The only problem is that it's kind of pricey. I'm taking the Acela down because everyone tells me that it's quite pleasant. It's not available on Saturday, sadly, so I'm taking the less-expensive but less-pleasant Regional train; in order to make that suck less, I blew the extra $30 to upgrade to business class, so hopefully it'll be decent. But all told, it's going to run $225, which feels like Real Money.

At this point, it's useful to run the numbers. Driving myself doesn't *feel* expensive, but it's not as cheap as I think. Even assuming an optimistic 30 miles per gallon, that's 20 gallons of gas at $3, so $60. And figuring that the depreciation on the car is about $.20/mile, that's another $120, bringing the actual total cost of driving myself to $180.

So from that perspective, I'm only spending an extra $45, for the privilege of letting someone else do the driving for 10 hours and relieving myself of a bit of Liberal Environmental Guilt. That's not too bad a deal...

[identity profile] new-man.livejournal.com 2007-05-11 02:56 am (UTC)(link)
It makes me crazy. Boston to New York is 420 miles round trip. Even at 20 m.p.g., and $3.00 per gallon, that's $63 in gas. I don't pay tolls, because from here it's faster and easier to just drop south on 93 to 95. With the depreciation of $84 and parking at around $20 per day, it's $197 to drive down for the weekend.

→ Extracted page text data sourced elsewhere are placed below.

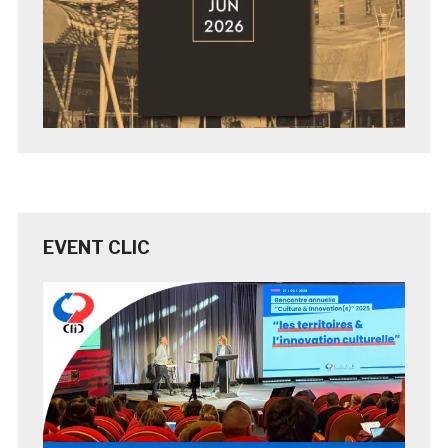
EVENT CLIC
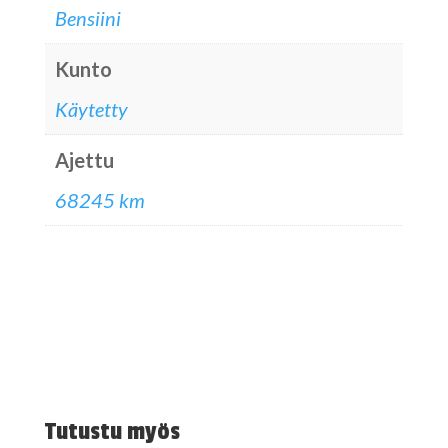
Bensiini
Kunto
Käytetty
Ajettu
68245 km
Tutustu myös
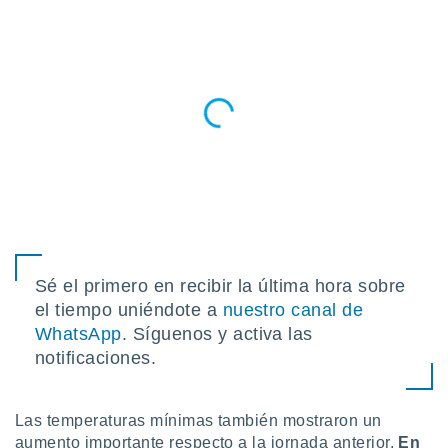
do en
 mismo.
sultar más
 en nuestra
 Cookies
y
ualquier
ento
 botón
ación de
kies
 disponible
e nuestra
.
Sé el primero en recibir la última hora sobre
el tiempo uniéndote a
nuestro canal de
IVAMENTE,
WhatsApp
. Síguenos y activa las
notificaciones.
as
 a cookies
 no aceptar
Las temperaturas mínimas también mostraron un
ón de
aumento importante respecto a la jornada anterior.
En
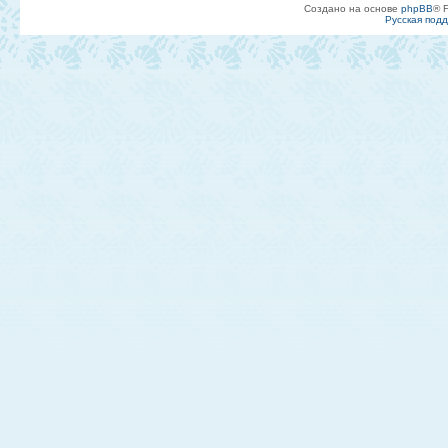
Создано на основе
phpBB
® 
Русская под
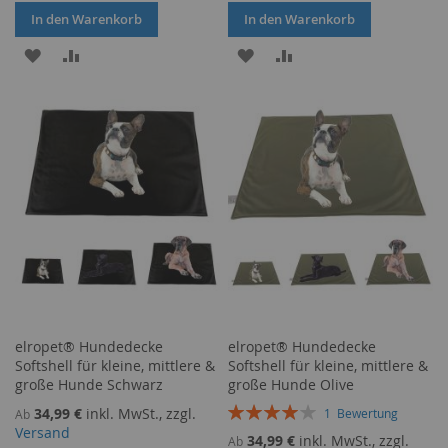
In den Warenkorb
In den Warenkorb
ZUR
ZUR
ZUR
ZUR
WUNSCHLISTE
VERGLEICHSLISTE
WUNSCHLISTE
VERGLEICHSLISTE
HINZUFÜGEN
HINZUFÜGEN
HINZUFÜGEN
HINZUFÜGEN
elropet® Hundedecke
elropet® Hundedecke
Softshell für kleine, mittlere &
Softshell für kleine, mittlere &
große Hunde Schwarz
große Hunde Olive
Bewertung:
34,99 €
inkl. MwSt., zzgl.
1
Bewertung
Ab
80%
Versand
34,99 €
inkl. MwSt., zzgl.
Ab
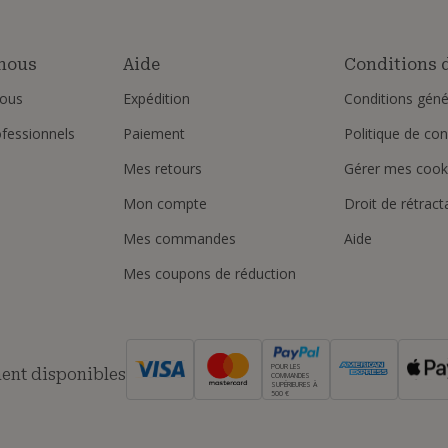
nous
Aide
Conditions d
ous
Expédition
Conditions géné
ofessionnels
Paiement
Politique de conf
Mes retours
Gérer mes cook
Mon compte
Droit de rétract
Mes commandes
Aide
Mes coupons de réduction
POUR LES
ent disponibles
COMMANDES
SUPÉRIEURES À
500 €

If I'm going down by myself, I can sort of squint and make the train and driving come out about equal.

If there are two or three of us? Forget about it. The car wins every time1. It makes me so angry. I wrote almost this exact letter to Amtrak about two years ago. I got no response.

1 - The car, in fact, does win almost every time, because 99% of the time I only pay for parking for one day — at the most.

[identity profile] eclecticmagpie.livejournal.com 2007-05-11 04:23 pm (UTC)(link)
To make matters worse, if you want to stop in New Haven to have lunch with a friend, the price of the train trip nearly doubles.

My understanding is that the excess profit from fares on the northeast corridor are justified as making up for losses in the Amtrak system elsewhere. The phone company used to do something similar, but they lost that anti-trust suit.